* TO DO
What you return should be the lines of the data containing "height", each in full.

* INPUT FOR THIS TASK
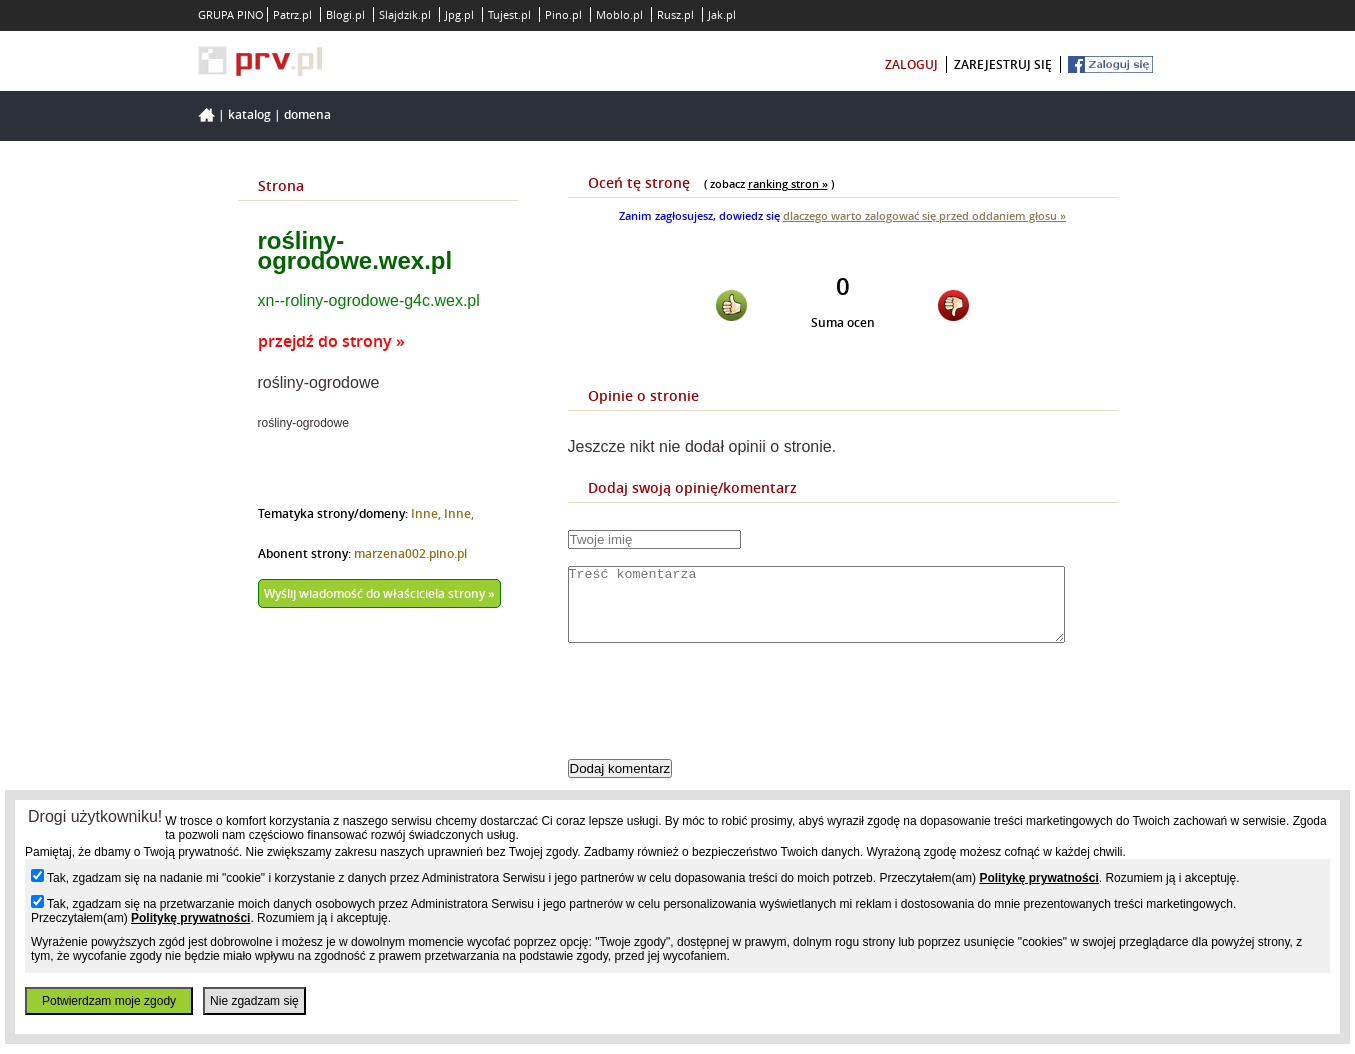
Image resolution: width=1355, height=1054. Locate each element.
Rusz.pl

---

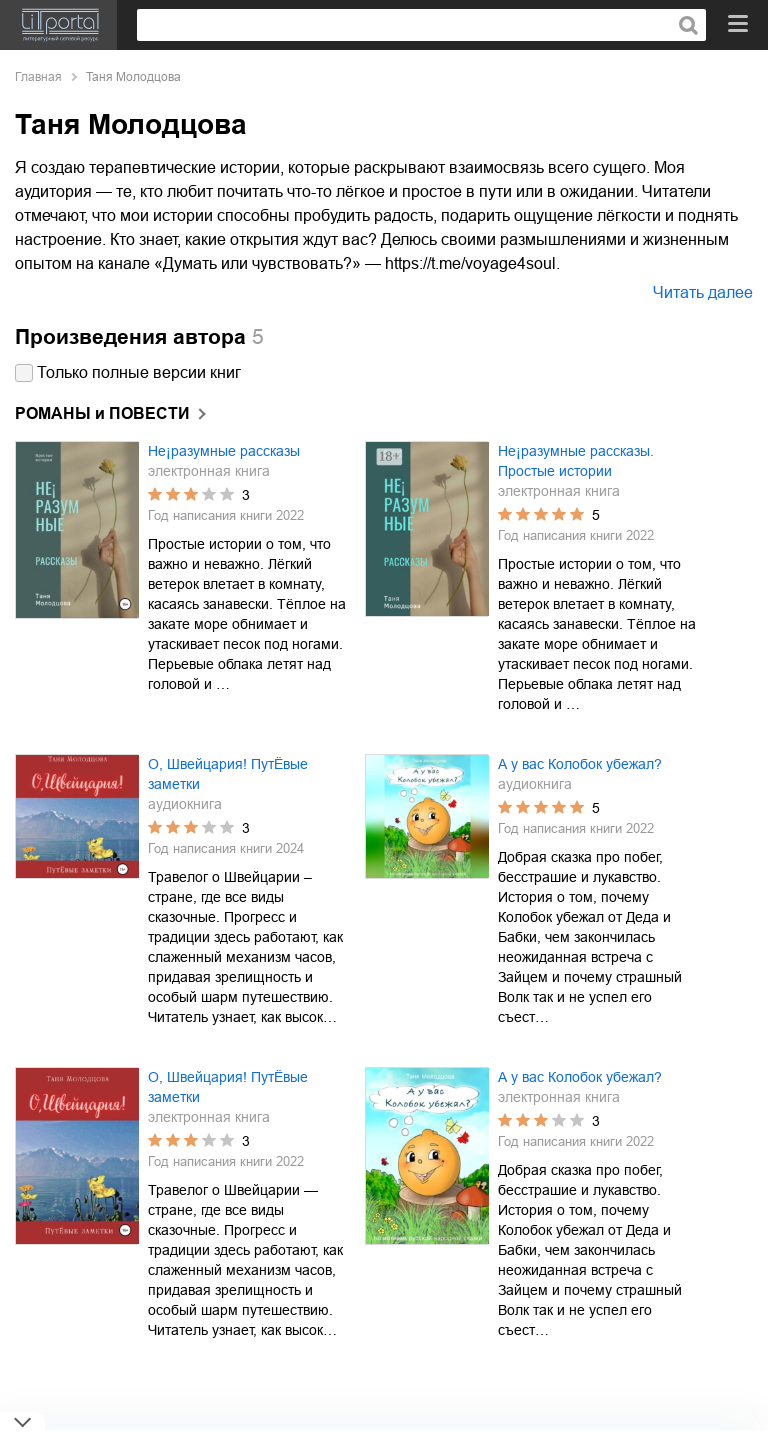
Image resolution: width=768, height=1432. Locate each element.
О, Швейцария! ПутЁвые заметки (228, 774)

---

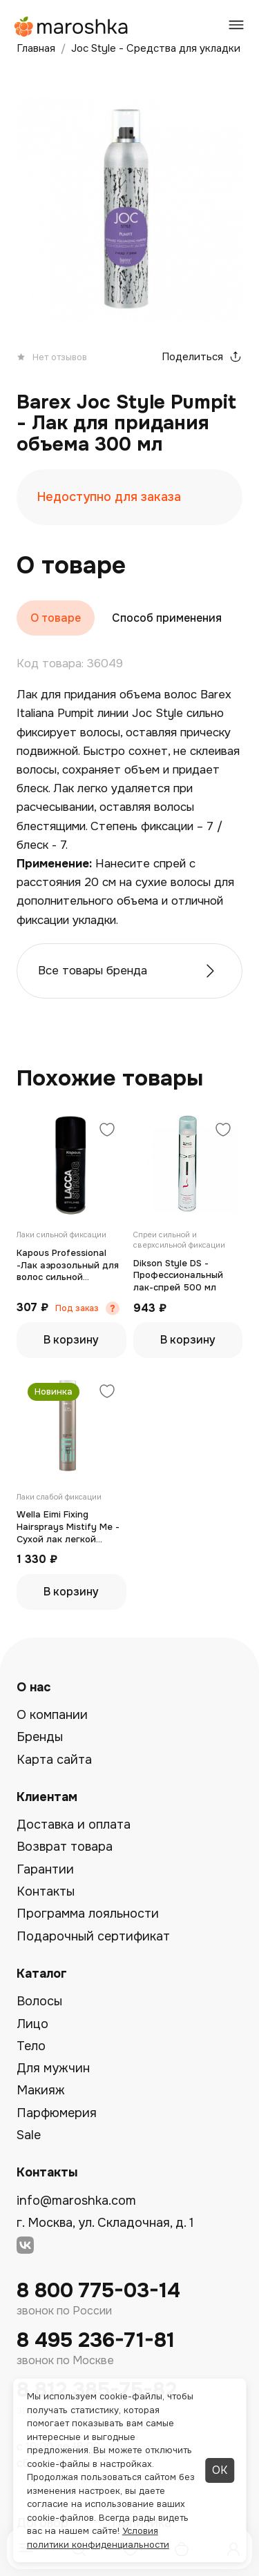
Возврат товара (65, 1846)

* OUTPUT
Image resolution: width=1355, height=1054. Locate each element.
Image resolution: width=768, height=1432. Locate each element.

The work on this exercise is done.